*** THE DATA Section Begins ***

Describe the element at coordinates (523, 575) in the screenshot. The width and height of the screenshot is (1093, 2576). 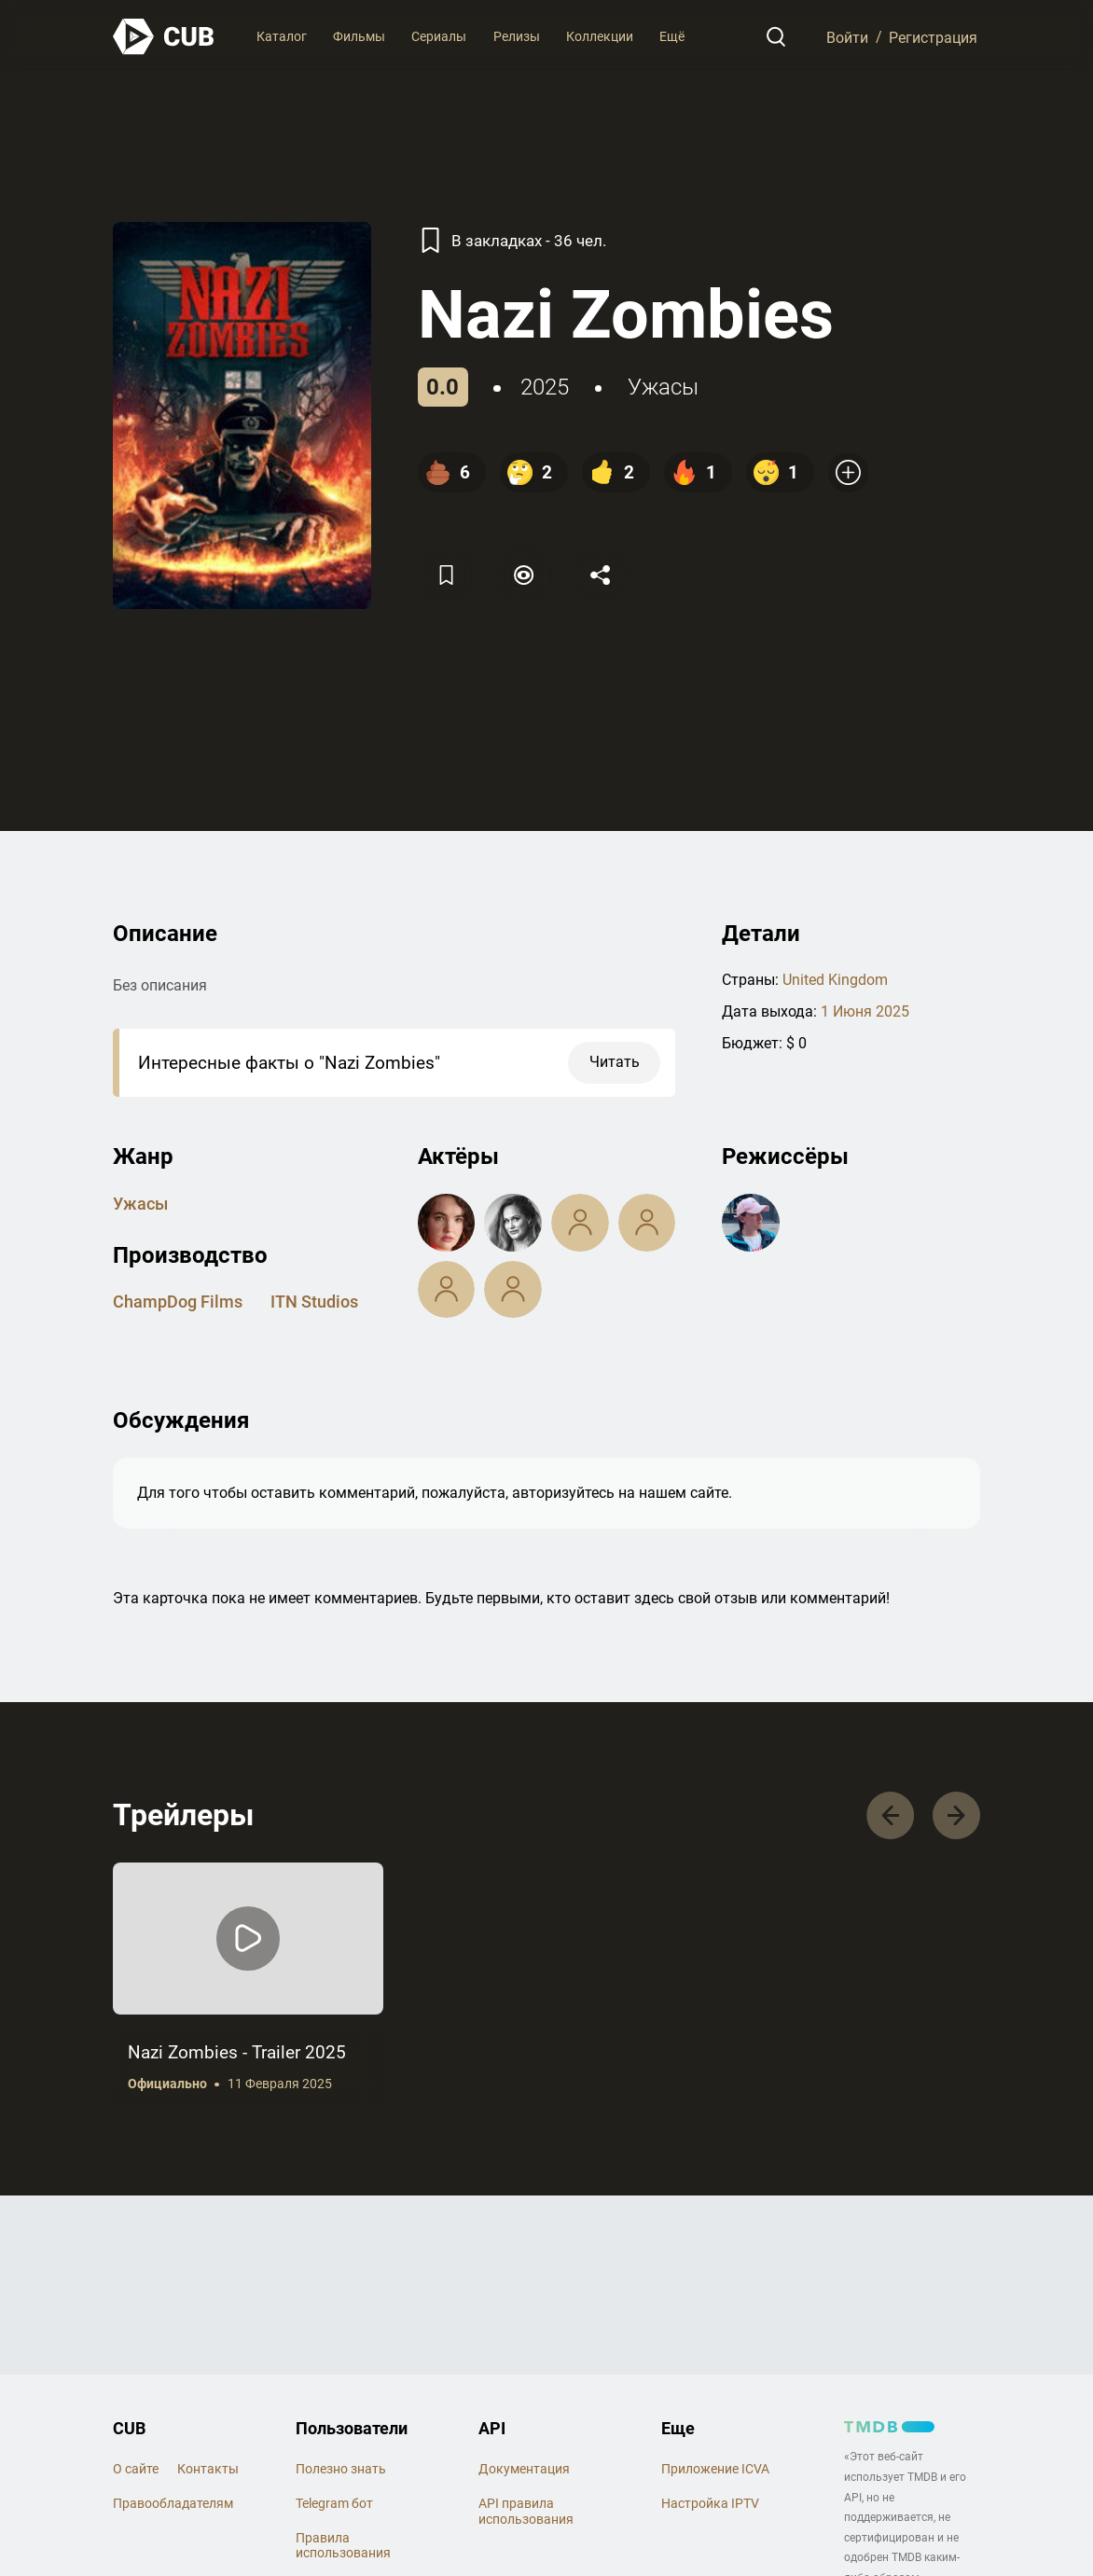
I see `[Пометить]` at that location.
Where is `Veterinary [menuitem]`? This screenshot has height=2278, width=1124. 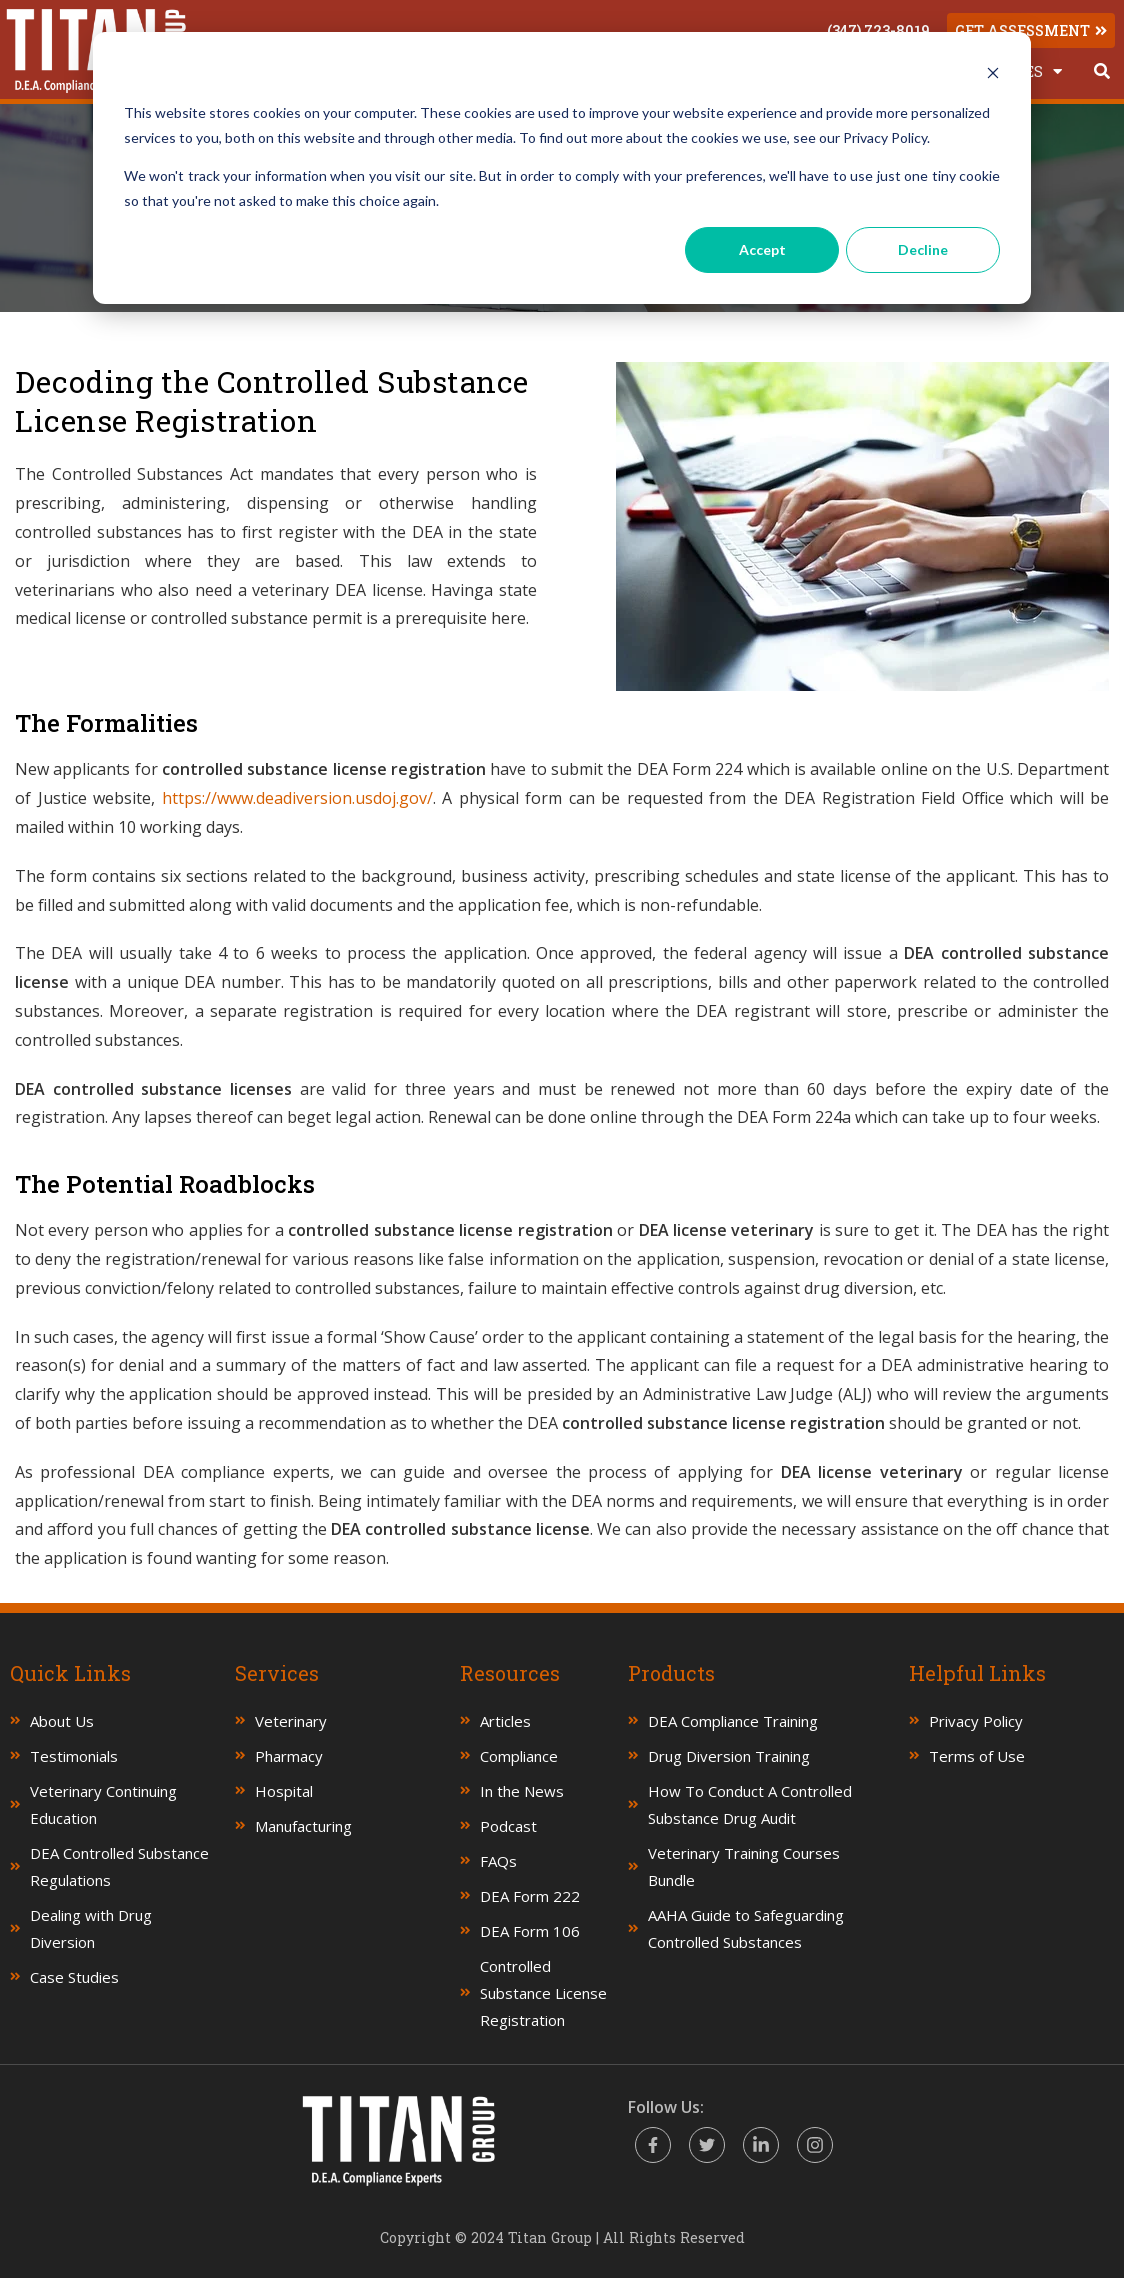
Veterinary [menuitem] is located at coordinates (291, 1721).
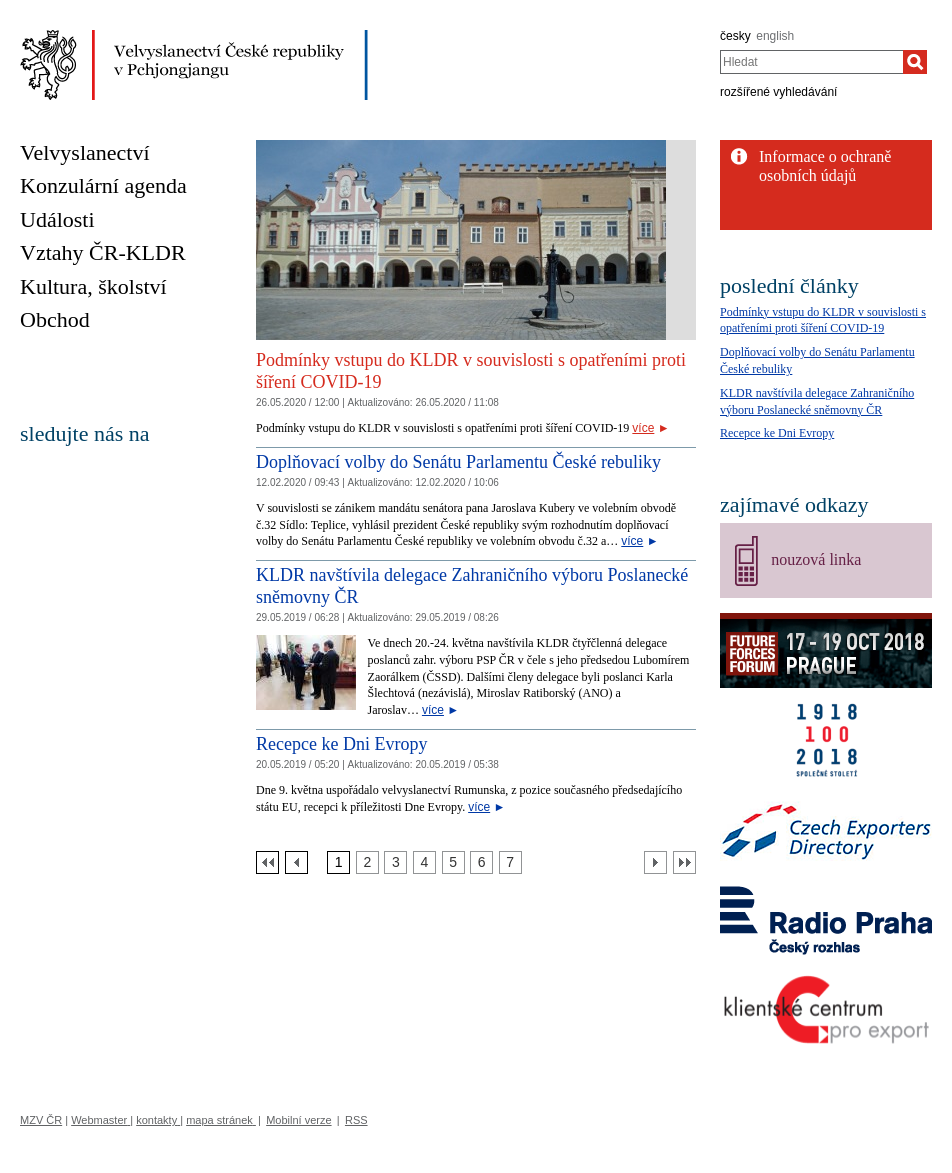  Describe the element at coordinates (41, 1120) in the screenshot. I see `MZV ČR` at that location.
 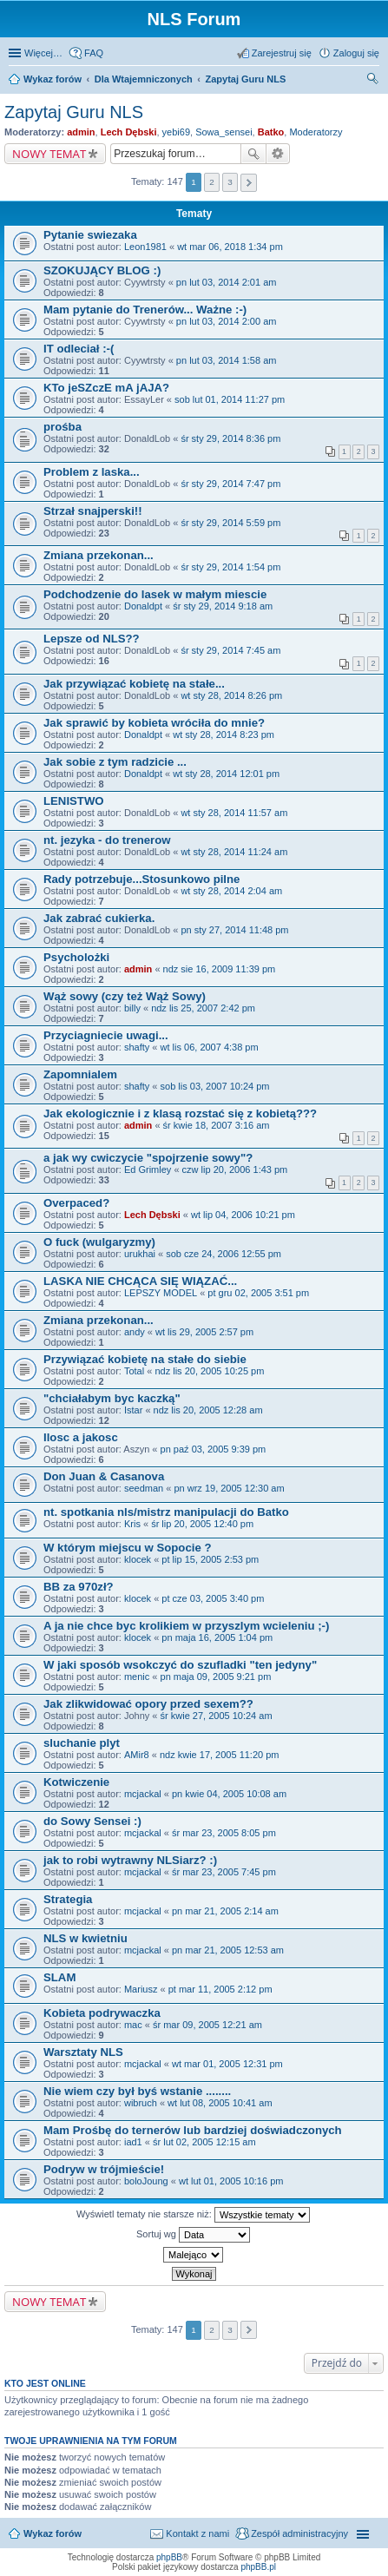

*** THE DATA Section Ends ***

WHAT YOU WILL DO: Output every record verbatim, excluding any picture it contains.

EXERCISE RESPONSE:
Describe the element at coordinates (523, 575) in the screenshot. The width and height of the screenshot is (1093, 2576). 
I see `[Пометить]` at that location.
Where is `Veterinary [menuitem]`? This screenshot has height=2278, width=1124. 
Veterinary [menuitem] is located at coordinates (291, 1721).
  Describe the element at coordinates (41, 1120) in the screenshot. I see `MZV ČR` at that location.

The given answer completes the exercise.